The sooty-capped chlorospingus feeds on small arthropods and fruits. In the breeding season it forages in pairs or groups of up to about six individuals; outside that season it sometimes associates in groups of up to about 40 individuals. In both seasons it regularly joins mixed-species feeding flocks. It flicks its wings and tail while foraging. It feeds mostly from the forest's understory to its mid-level, seeking food in dense shrubs, on moss branches, in bromeliads, and in clusters of dead leaves.

===Breeding===

The sooty-capped chlorospingus breeds between February and July in Costa Rica. It might be a cooperative breeder, as several adults have been recorded attending one nest. The nest is a bulky cup made from moss, liverworts, and Usnea lichen lined with finer, softer, plant fibers. Nests have been found in crevices in earthen banks, atop such banks, under moss in low shrubs, and in epiphytes on a branch. The last have been found up to about 11 m above the ground. The clutch is one or two eggs that are white with pinkish brown speckles and blotches. The incubation period, time to fledging, and details of parental care are not known.

===Vocalization===

The sooty-capped chlorospingus sings "a thin squeaky twittering". The song has been written as "see-chur see-chur see-chur see see see-chur" and "sit-sit swíee-d-d-d-d-d-d sit-a-wit". Its calls include "high, thin, lisping tsit notes [sometimes] followed by t-z-z-z-z-z-zit, chat-t-t-t-, zwee-zwee-zwee... and so on". It also makes "a high, double zit or zeet, and variety of high, scratchy notes such as tsip and tseep [and a] short chatter and a twitter".

==Status==

The IUCN has assessed the sooty-capped chlorospingus as being of Least Concern.
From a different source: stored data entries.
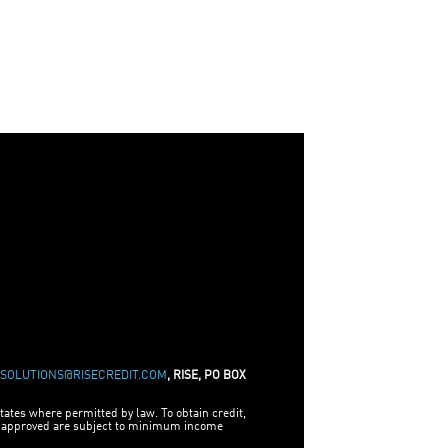
ESOLUTIONS@RISECREDIT.COM
, RISE, PO BOX
tates where permitted by law. To obtain credit,
be approved are subject to minimum income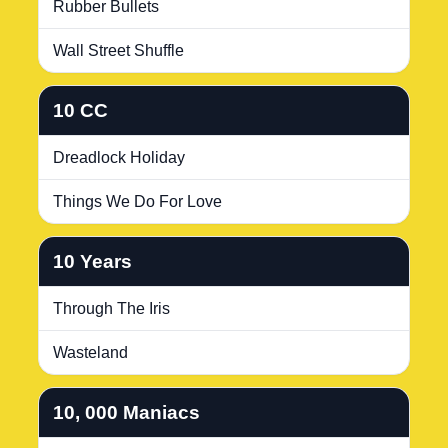
Rubber Bullets
Wall Street Shuffle
10 CC
Dreadlock Holiday
Things We Do For Love
10 Years
Through The Iris
Wasteland
10, 000 Maniacs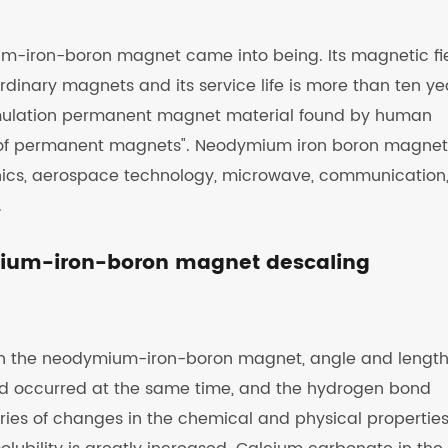
ium-iron-boron magnet came into being. Its magnetic fi
rdinary magnets and its service life is more than ten ye
umulation permanent magnet material found by human
ng of permanent magnets". Neodymium iron boron magnet
onics, aerospace technology, microwave, communication
.
ymium-iron-boron magnet descaling
h the neodymium-iron-boron magnet, angle and length
nd occurred at the same time, and the hydrogen bond
eries of changes in the chemical and physical properties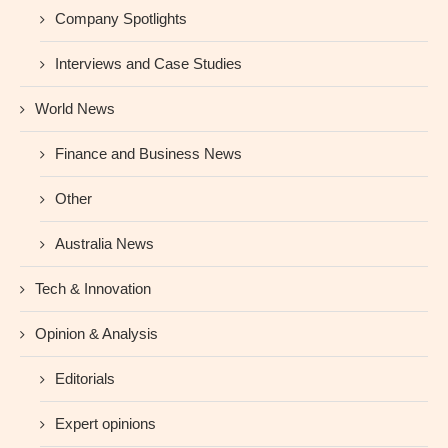
Company Spotlights
Interviews and Case Studies
World News
Finance and Business News
Other
Australia News
Tech & Innovation
Opinion & Analysis
Editorials
Expert opinions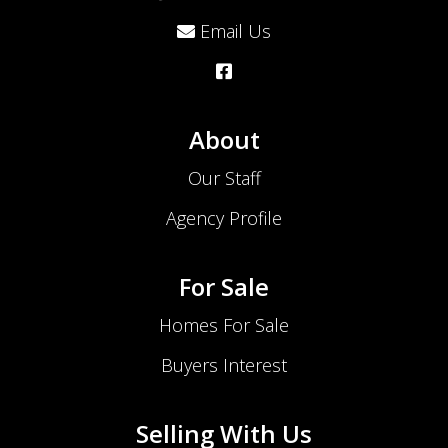
Email Us
About
Our Staff
Agency Profile
For Sale
Homes For Sale
Buyers Interest
Selling With Us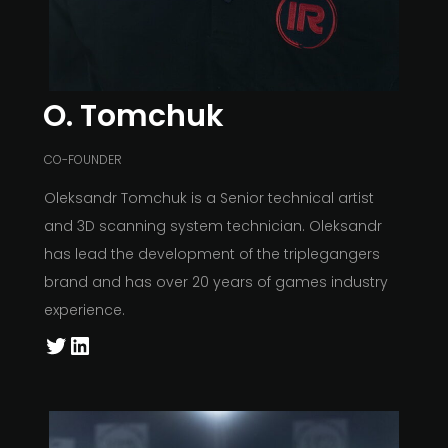
O. Tomchuk
CO-FOUNDER
Oleksandr Tomchuk is a Senior technical artist
and 3D scanning system technician. Oleksandr
has lead the development of the triplegangers
brand and has over 20 years of games industry
experience.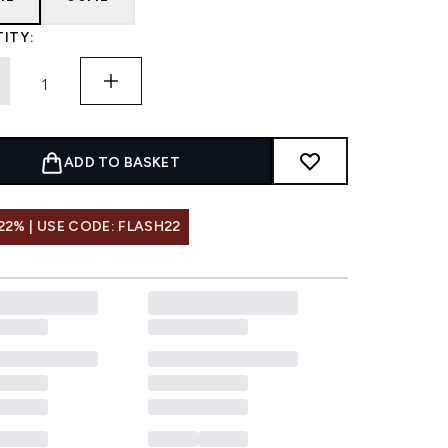
ITY:
ADD TO BASKET
22% | USE CODE: FLASH22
Though it has a restricted range its estimated population of at least 50,000 mature individuals is believed to be stable. No immediate threats have been identified. In Costa Rica it is considered fairly common on the peaks of the Cordillera de Tilarán and common above 2000 m in the Cordillera de Talamanca. "Deforestation is widespread within the notably small global range of this species."